Exact reproduction is needed for the lines from the one with "Extern doorverwijzen – De gemeente heeft met" to the end of the listing below, and for no other lines.

* _Information given_
-------------------------

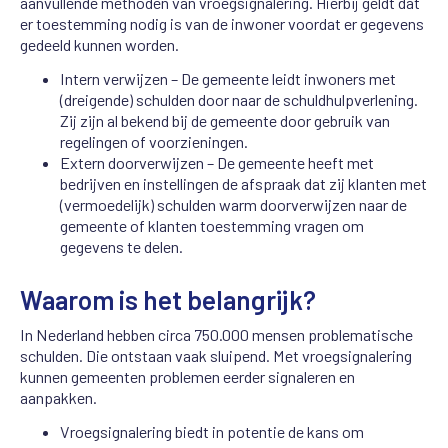
aanvullende methoden van vroegsignalering. Hierbij geldt dat
er toestemming nodig is van de inwoner voordat er gegevens
gedeeld kunnen worden.
Intern verwijzen – De gemeente leidt inwoners met
(dreigende) schulden door naar de schuldhulpverlening.
Zij zijn al bekend bij de gemeente door gebruik van
regelingen of voorzieningen.
Extern doorverwijzen – De gemeente heeft met
bedrijven en instellingen de afspraak dat zij klanten met
(vermoedelijk) schulden warm doorverwijzen naar de
gemeente of klanten toestemming vragen om
gegevens te delen.
Waarom is het belangrijk?
In Nederland hebben circa 750.000 mensen problematische
schulden. Die ontstaan vaak sluipend. Met vroegsignalering
kunnen gemeenten problemen eerder signaleren en
aanpakken.
Vroegsignalering biedt in potentie de kans om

-------------------------

* _Written reply_
Extern doorverwijzen – De gemeente heeft met
bedrijven en instellingen de afspraak dat zij klanten met
(vermoedelijk) schulden warm doorverwijzen naar de
gemeente of klanten toestemming vragen om
gegevens te delen.
Waarom is het belangrijk?
In Nederland hebben circa 750.000 mensen problematische
schulden. Die ontstaan vaak sluipend. Met vroegsignalering
kunnen gemeenten problemen eerder signaleren en
aanpakken.
Vroegsignalering biedt in potentie de kans om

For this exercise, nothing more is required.